エンジニアがフリーランスとして事業を始める際に、最初に疑問を抱くのは契約形態でしょう。会社員として働く場合は、会社との雇用契約の下で働くことになります。では、フリーランスのエンジニアはクライアントとどのような契約を結ぶのでしょうか。
一般的に、フリーのエンジニアが案件を受ける際は「業務委託契約」と呼ばれる契約形態をとります。この名称はいわば通称であり、正確には「請負契約」となります。これは名称通り、クライアントから何らかの製品や商品の開発を依頼され、それを納品することによって報酬を得る形態のことです。
案件を受ける際には、具体的な要求と、それに伴う報酬、納期などをお互いの合意の下で取り決め、業務委託契約書を締結することが案件受注になります。これは、飲食店でメニューを注文し、注文通りのメニューが届き、品質に問題がなければ代金を支払うのとよく似ています。この契約形態で注意しなければいけないのは、請負契約はあくまで成果物に対して報酬が支払われるため、その過程や取り組み方について、クライアントから制限を受ける必要はないということです。

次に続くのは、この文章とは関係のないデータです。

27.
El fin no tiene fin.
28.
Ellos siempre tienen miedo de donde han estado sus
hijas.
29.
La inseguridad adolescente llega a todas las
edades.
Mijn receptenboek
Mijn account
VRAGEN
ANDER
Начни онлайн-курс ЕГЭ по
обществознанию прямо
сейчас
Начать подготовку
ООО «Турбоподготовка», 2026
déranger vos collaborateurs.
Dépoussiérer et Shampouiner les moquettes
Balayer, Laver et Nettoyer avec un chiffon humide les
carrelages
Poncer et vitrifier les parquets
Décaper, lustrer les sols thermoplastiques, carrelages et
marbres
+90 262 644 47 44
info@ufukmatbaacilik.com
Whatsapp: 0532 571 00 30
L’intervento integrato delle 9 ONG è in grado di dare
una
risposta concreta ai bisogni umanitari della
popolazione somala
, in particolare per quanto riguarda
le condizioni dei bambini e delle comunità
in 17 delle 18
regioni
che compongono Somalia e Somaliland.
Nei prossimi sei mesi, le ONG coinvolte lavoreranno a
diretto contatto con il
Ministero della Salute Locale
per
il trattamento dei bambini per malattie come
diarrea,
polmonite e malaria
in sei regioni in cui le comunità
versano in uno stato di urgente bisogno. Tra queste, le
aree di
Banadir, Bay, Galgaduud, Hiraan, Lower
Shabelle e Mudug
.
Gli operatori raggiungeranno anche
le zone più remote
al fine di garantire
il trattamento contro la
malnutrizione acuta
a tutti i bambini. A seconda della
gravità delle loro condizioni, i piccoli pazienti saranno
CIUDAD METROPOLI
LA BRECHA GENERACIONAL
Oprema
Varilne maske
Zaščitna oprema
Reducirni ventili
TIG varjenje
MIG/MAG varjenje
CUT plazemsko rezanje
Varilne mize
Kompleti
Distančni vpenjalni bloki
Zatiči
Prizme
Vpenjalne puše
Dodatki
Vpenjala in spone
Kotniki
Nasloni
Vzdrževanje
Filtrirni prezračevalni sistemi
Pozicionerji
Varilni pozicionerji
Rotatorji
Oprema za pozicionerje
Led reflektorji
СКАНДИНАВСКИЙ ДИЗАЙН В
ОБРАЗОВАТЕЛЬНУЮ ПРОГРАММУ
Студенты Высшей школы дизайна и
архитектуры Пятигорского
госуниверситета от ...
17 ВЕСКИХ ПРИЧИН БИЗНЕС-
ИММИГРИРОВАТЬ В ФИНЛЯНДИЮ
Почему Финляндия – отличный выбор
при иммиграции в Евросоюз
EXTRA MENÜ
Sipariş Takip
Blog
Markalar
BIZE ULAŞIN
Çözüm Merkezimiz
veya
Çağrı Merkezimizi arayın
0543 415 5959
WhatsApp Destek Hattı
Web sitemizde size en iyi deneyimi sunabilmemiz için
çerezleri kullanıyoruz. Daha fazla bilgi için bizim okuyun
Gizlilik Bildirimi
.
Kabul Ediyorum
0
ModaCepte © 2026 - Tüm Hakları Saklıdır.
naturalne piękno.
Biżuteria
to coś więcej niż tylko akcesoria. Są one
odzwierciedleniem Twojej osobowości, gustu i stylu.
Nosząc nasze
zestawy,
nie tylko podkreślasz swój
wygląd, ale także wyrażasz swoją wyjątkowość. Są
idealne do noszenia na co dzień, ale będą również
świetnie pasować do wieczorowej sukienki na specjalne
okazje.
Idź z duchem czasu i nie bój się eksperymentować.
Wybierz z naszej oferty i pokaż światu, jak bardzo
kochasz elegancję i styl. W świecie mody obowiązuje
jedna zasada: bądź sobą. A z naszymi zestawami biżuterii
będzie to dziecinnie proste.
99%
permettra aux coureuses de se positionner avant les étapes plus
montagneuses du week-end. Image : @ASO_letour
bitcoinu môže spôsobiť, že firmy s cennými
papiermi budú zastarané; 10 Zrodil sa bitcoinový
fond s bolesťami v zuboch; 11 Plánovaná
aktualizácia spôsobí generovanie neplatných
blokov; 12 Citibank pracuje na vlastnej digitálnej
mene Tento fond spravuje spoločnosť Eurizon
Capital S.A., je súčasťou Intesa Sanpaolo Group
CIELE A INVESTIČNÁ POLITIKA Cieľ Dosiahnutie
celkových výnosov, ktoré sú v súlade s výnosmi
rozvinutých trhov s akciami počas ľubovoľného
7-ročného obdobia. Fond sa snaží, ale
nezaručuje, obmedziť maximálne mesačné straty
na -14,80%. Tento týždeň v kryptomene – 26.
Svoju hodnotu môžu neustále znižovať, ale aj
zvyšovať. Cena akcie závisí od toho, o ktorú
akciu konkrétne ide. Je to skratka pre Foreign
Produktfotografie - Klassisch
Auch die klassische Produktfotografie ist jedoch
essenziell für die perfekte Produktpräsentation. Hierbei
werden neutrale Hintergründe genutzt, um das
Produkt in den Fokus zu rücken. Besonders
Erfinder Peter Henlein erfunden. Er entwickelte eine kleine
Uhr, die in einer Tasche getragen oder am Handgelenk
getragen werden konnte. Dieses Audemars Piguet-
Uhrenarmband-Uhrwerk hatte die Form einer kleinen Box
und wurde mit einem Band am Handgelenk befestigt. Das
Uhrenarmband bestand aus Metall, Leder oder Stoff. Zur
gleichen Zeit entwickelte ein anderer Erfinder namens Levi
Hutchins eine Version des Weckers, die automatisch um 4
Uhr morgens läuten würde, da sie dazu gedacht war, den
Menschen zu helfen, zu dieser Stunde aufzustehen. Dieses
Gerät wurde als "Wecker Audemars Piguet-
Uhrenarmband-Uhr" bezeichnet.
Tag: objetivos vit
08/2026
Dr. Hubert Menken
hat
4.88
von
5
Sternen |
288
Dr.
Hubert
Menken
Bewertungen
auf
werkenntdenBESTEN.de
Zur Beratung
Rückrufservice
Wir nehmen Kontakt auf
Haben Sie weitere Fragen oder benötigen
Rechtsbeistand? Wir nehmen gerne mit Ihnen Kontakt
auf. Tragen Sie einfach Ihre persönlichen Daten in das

たとえば、請負契約の下でクライアントが自社への出勤、ほかの社員と同様の勤務時間を要求してきたとしても、契約上それを受ける義務はありません。もちろん、製品の開発上必要な場合にそういったことをすることもありますが、それはあくまで開発を請け負ったエンジニアの権利になります。
この点がクライアントとのトラブルの原因になるため、不当な要求を受けた時は契約を理由にはっきりと断れるようにしておきましょう。